Dec. 17, 1968: Cholla’s Ed Brown becomes Tucson’s first African-American head coach
Ed Brown was one of three African-Americans in the 1950 graduating class of 1,400 at his Colorado Springs high school, a two-way football player, guard and linebacker, with major-college ability.
But no one recruited Brown. He joined the Marine Corps and soon found himself playing on the San Diego Marine Recruiting Depot team, making the All-Service teams of 1951 and 1952.
Along the way, he played football with Joe Stribling, who had been a standout under coach Warren Woodson at Hardin-Simmons University.
Stribling wrote a letter to Woodson, then the head coach at Arizona, telling him about Brown. Without seeing Brown play, without meeting him in person, Woodson offered Brown a spot on the UA’s 1954 football team.
“I had finished a year in Korea and moved to Tucson,” Brown told me at a 1988 roast in his honor at the Hilton Tucson East hotel. “There was only one other black football player. That’s the way I grew up in Colorado Springs. I could handle it.”
From 1954 to 1957, Brown was a three-time All-Border Conference guard and linebacker at Arizona. At 6 feet 2 inches and 210 pounds, he played every down during the 1956 and 1957 seasons.
“He was quick, strong, intelligent and maybe the hardest worker I ever saw,” Woodson said in 1988. “He was a wonderful human being.”
After graduating from the UA — Brown was the school’s Outstanding Senior Athlete in 1957 — he was hired by Pueblo High School to be a teacher and assistant coach in football and track. He remained at Pueblo for 10 years; no African-American had ever been the head coach at a school in Southern Arizona.
Times changed slowly.
Finally, when Cholla and Santa Rita high schools were completed for the 1969 school year, Brown was given a choice to be the head football coach at either. After he chose to stay close to Pueblo and be the Chargers’ first coach, UA athletic director Dick Clausen phoned and asked if Brown would meet him on campus at Bear Down Gym.
“I offered Ed the head track and field coaching job,” Clausen told me in 1998. “He would’ve been the first black head coach of any sport in Division I. That’s how much I thought of him.”
Brown chose to stay at Cholla.
“I had to think first of our three children and what it would mean to them if I had to be away from home (to do) so much recruiting,” Brown said in 1975. “I did what I thought best for my family.”

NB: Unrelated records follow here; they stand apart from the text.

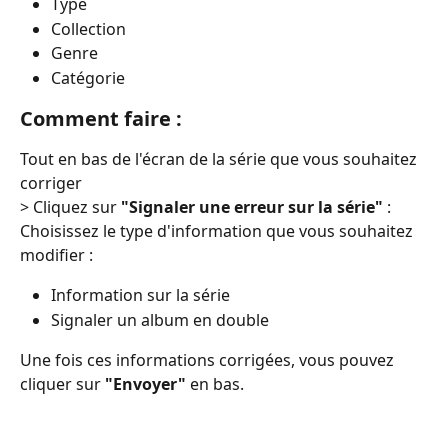
Type 
Collection 
Genre 
Catégorie
Comment faire :
Tout en bas de l'écran de la série que vous souhaitez 
corriger 
> Cliquez sur 
"Signaler une erreur sur la série"
 :
Choisissez le type d'information que vous souhaitez 
modifier : 
Information sur la série
Signaler un album en double 
Une fois ces informations corrigées, vous pouvez 
cliquer sur 
"Envoyer"
 en bas.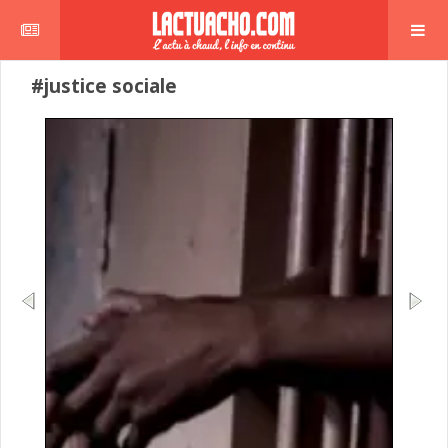
#justice sociale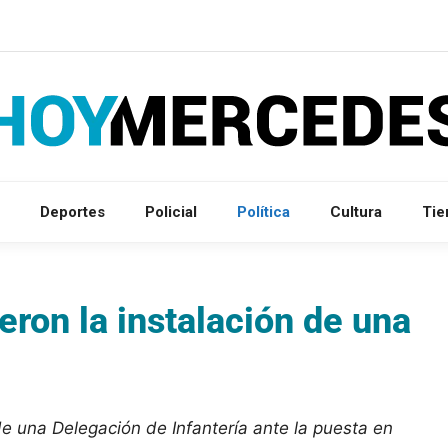
Deportes
Policial
Política
Cultura
Ti
eron la instalación de una
 de una Delegación de Infantería ante la puesta en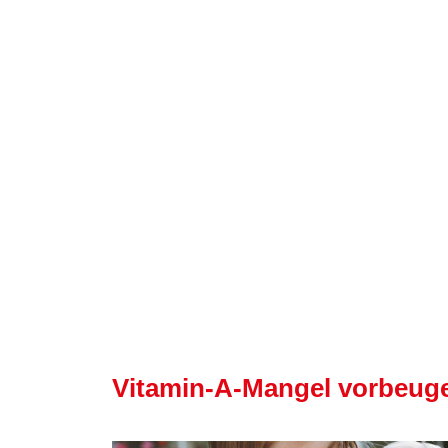
Vitamin-A-Mangel vorbeug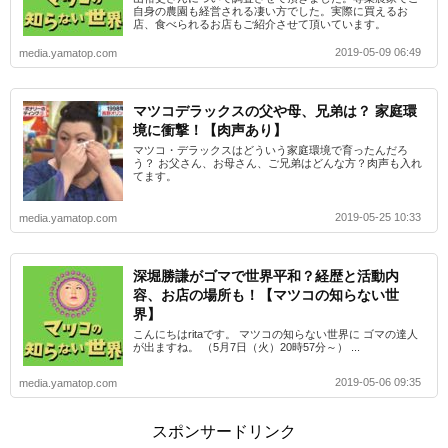
自身の農園も経営される凄い方でした。実際に買えるお
店、食べられるお店もご紹介させて頂いています。
2019-05-09 06:49
media.yamatop.com
マツコデラックスの父や母、兄弟は？ 家庭環
境に衝撃！【肉声あり】
マツコ・デラックスはどういう家庭環境で育ったんだろ
う？ お父さん、お母さん、ご兄弟はどんな方？肉声も入れ
てます。
2019-05-25 10:33
media.yamatop.com
深堀勝謙がゴマで世界平和？経歴と活動内
容、お店の場所も！【マツコの知らない世
界】
こんにちはritaです。 マツコの知らない世界に ゴマの達人
が出ますね。 （5月7日（火）20時57分～） ...
2019-05-06 09:35
media.yamatop.com
スポンサードリンク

Brown coached 20 football seasons at Cholla, a school that rarely had enough talent to challenge for championships. His teams were 91-98-2. After an 8-3 season, he was selected as the Star’s 1980 Coach of the Year.
A photograph of that year’s All-Tucson team reflects the change that had taken place in Brown’s first 11 seasons at Cholla. The team included six African-American players: Sunnyside’s Fred Sims, Ron Barrow and David Adams; Cholla’s Vance Johnson; Salpointe’s Jay Williams and Sahuaro’s Skip Peete.
Johnson, who became an All-Pac-10 running back at Arizona and played in three Super Bowls for the Denver Broncos, returned to Tucson for Brown’s 1988 roast. He presented him with his Broncos’ jersey, No. 82, and told the audience, “I consider Coach Brown a second father; he kicked me off the football team one year, and he kicked me off the track team one year, but he was fair to everybody. I love him.”
Brown was born in Mississippi in 1932 and soon moved to a segregated neighborhood in Colorado Springs. It probably wasn’t much different than racially divided Tucson of the 1930s, ’40s and ’50s.
Brown made the best of it. In 1975, he wrote a guest column for the Tucson Citizen. He talked about his schoolboy days in Colorado.
“I was a cocky freshman with a number of undesirable characteristics,” he wrote. “Then one day my high school coach took me into his office after practice and told me the facts of life. He really gave me a talking-to. But I’ll never forget it.
“For once there was someone outside my family who gave a darn about me.”
In June of 1988, after he retired from coaching, TUSD named the Cholla High football field Ed Brown Stadium.
Where are they now: Brown died of leukemia in 2012. He was 80. He was inducted into the Pima County Sports Hall of Fame in 1992 and the UA Sports Hall of Fame in 1997.
How he did it: Jerry Gastellum, who was the athletic director at Cholla, among other TUSD schools and a Pac-12 football referee, told the Star: “There has never been a greater man to work with students, not just athletes.”